▸ Work order:
The records that appear below are to be restated word for word.

▸ Data shown:
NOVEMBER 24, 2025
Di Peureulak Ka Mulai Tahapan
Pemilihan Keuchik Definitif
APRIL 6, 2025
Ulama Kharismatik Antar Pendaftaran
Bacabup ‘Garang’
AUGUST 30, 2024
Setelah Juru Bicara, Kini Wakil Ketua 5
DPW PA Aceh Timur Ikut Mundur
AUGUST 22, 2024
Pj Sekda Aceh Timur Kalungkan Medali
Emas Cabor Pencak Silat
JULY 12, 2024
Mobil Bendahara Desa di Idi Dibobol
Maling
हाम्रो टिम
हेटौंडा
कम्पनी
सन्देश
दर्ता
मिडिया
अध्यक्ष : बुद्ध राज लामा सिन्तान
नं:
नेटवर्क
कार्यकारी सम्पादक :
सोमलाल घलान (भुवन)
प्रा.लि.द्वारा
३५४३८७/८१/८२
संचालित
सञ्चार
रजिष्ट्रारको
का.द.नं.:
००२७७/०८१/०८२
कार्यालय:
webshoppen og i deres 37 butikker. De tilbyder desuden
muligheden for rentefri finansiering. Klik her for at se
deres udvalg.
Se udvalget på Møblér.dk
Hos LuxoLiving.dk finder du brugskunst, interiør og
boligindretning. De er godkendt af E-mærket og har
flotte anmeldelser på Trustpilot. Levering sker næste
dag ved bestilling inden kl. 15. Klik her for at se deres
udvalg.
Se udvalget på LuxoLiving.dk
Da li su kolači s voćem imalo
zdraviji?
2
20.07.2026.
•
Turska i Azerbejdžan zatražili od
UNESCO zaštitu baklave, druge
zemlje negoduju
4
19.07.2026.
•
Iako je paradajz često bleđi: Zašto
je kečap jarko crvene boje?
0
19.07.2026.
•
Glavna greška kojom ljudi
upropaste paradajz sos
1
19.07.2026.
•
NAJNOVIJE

▸ Result:
NOVEMBER 24, 2025
Di Peureulak Ka Mulai Tahapan
Pemilihan Keuchik Definitif
APRIL 6, 2025
Ulama Kharismatik Antar Pendaftaran
Bacabup ‘Garang’
AUGUST 30, 2024
Setelah Juru Bicara, Kini Wakil Ketua 5
DPW PA Aceh Timur Ikut Mundur
AUGUST 22, 2024
Pj Sekda Aceh Timur Kalungkan Medali
Emas Cabor Pencak Silat
JULY 12, 2024
Mobil Bendahara Desa di Idi Dibobol
Maling
हाम्रो टिम
हेटौंडा
कम्पनी
सन्देश
दर्ता
मिडिया
अध्यक्ष : बुद्ध राज लामा सिन्तान
नं:
नेटवर्क
कार्यकारी सम्पादक :
सोमलाल घलान (भुवन)
प्रा.लि.द्वारा
३५४३८७/८१/८२
संचालित
सञ्चार
रजिष्ट्रारको
का.द.नं.:
००२७७/०८१/०८२
कार्यालय:
webshoppen og i deres 37 butikker. De tilbyder desuden
muligheden for rentefri finansiering. Klik her for at se
deres udvalg.
Se udvalget på Møblér.dk
Hos LuxoLiving.dk finder du brugskunst, interiør og
boligindretning. De er godkendt af E-mærket og har
flotte anmeldelser på Trustpilot. Levering sker næste
dag ved bestilling inden kl. 15. Klik her for at se deres
udvalg.
Se udvalget på LuxoLiving.dk
Da li su kolači s voćem imalo
zdraviji?
2
20.07.2026.
•
Turska i Azerbejdžan zatražili od
UNESCO zaštitu baklave, druge
zemlje negoduju
4
19.07.2026.
•
Iako je paradajz često bleđi: Zašto
je kečap jarko crvene boje?
0
19.07.2026.
•
Glavna greška kojom ljudi
upropaste paradajz sos
1
19.07.2026.
•
NAJNOVIJE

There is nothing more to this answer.